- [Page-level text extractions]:
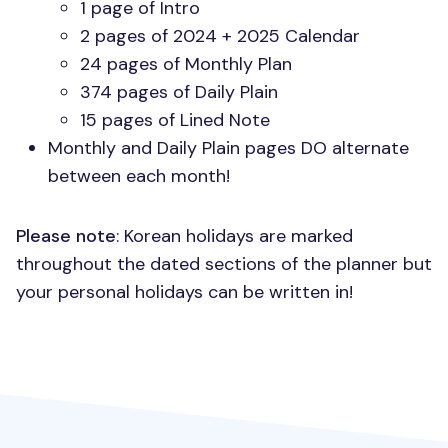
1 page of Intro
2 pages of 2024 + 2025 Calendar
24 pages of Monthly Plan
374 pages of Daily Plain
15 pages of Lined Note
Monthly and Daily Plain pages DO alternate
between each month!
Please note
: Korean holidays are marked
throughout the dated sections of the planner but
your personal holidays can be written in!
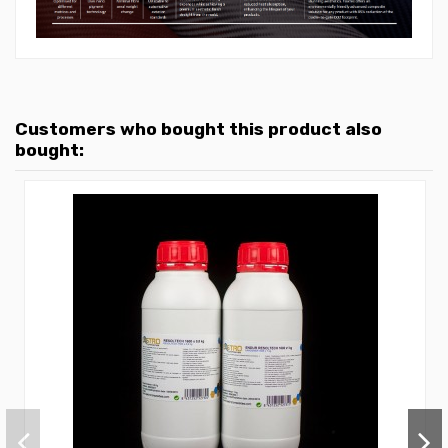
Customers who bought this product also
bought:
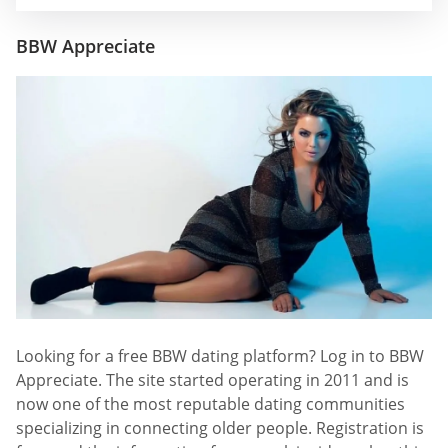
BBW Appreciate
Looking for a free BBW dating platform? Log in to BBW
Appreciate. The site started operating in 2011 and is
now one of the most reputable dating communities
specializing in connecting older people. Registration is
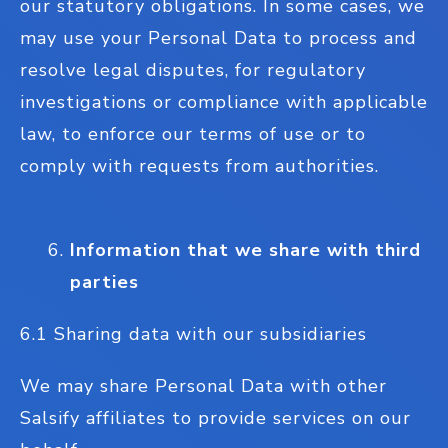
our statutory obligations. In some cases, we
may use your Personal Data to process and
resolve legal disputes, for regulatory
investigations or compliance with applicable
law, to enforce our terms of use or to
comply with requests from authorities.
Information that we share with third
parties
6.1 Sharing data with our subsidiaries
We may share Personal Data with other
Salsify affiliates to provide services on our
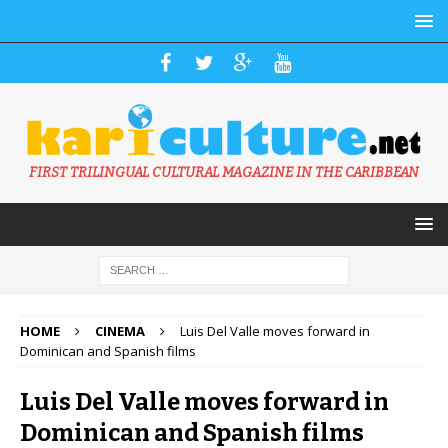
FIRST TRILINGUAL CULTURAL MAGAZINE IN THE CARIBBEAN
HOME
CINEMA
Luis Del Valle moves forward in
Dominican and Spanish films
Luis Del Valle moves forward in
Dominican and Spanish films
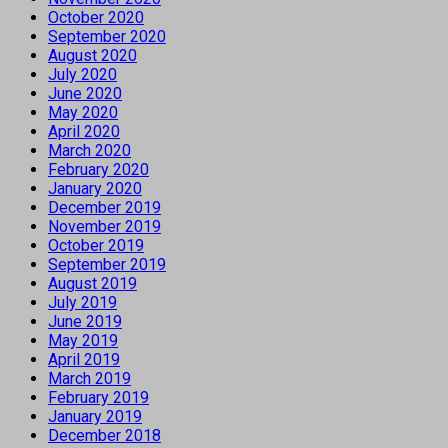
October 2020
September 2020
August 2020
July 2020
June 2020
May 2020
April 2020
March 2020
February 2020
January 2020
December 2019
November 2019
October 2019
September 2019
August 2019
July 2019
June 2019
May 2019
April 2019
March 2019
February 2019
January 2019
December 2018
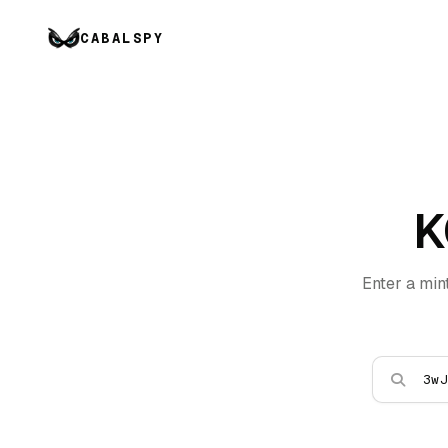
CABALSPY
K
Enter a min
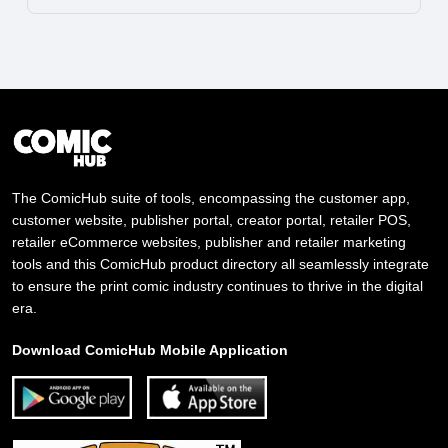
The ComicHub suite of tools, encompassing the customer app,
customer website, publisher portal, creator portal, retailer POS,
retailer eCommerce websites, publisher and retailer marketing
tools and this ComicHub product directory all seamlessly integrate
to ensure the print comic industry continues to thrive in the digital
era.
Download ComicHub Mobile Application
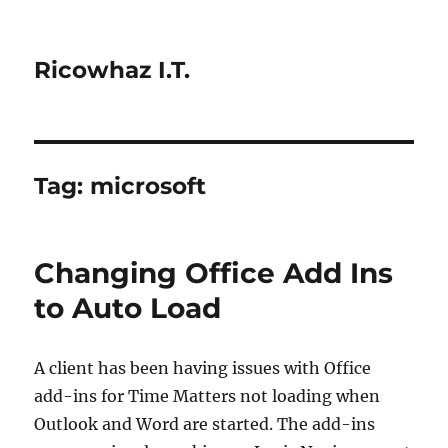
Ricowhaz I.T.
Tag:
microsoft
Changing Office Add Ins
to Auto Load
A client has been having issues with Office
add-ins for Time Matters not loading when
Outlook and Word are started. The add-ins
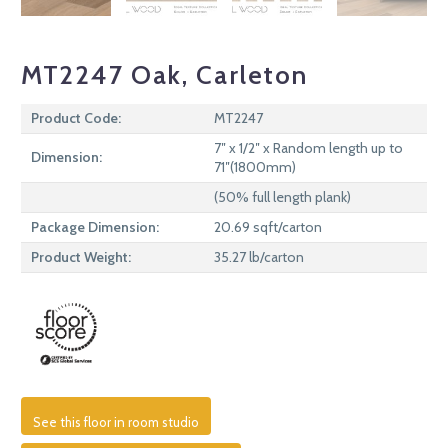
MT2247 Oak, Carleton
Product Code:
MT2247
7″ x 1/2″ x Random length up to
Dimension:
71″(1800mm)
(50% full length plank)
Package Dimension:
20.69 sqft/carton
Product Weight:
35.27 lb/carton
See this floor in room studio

==

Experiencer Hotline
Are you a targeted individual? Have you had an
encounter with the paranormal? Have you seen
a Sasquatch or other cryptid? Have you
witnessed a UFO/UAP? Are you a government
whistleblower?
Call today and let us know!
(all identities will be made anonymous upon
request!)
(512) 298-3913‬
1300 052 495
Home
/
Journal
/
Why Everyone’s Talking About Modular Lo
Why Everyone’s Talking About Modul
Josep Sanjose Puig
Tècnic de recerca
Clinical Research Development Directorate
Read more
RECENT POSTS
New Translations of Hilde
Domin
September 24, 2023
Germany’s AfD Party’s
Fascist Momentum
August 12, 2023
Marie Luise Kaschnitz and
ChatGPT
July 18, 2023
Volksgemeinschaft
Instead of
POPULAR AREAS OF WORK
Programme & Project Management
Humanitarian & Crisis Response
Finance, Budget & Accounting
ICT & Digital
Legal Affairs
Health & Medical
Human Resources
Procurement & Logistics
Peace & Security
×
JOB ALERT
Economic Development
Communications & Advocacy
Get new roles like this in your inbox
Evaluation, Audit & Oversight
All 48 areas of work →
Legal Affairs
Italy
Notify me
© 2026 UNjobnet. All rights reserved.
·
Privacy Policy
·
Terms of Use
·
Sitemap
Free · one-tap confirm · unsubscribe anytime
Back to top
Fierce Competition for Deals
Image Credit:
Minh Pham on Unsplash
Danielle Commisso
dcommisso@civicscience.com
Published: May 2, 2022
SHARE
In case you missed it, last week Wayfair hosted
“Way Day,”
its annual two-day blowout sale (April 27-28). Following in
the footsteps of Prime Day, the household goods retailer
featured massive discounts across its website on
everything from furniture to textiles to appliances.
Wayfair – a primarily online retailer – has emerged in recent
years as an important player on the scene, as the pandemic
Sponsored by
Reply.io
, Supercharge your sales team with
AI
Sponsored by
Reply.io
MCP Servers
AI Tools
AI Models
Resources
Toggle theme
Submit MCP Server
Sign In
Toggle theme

- [Task goal]:
Look above for the line with "1 page of Intro" and copy exactly from it through the line with "may use your Personal Data to process and", both included. Omit the pictures.

- [Answer for the task]:
1 page of Intro
2 pages of 2024 + 2025 Calendar
24 pages of Monthly Plan
374 pages of Daily Plain
15 pages of Lined Note
Monthly and Daily Plain pages DO alternate
between each month!
Please note
: Korean holidays are marked
throughout the dated sections of the planner but
your personal holidays can be written in!
Customers who bought this product also
bought:
BBW Appreciate
Looking for a free BBW dating platform? Log in to BBW
Appreciate. The site started operating in 2011 and is
now one of the most reputable dating communities
specializing in connecting older people. Registration is
our statutory obligations. In some cases, we
may use your Personal Data to process and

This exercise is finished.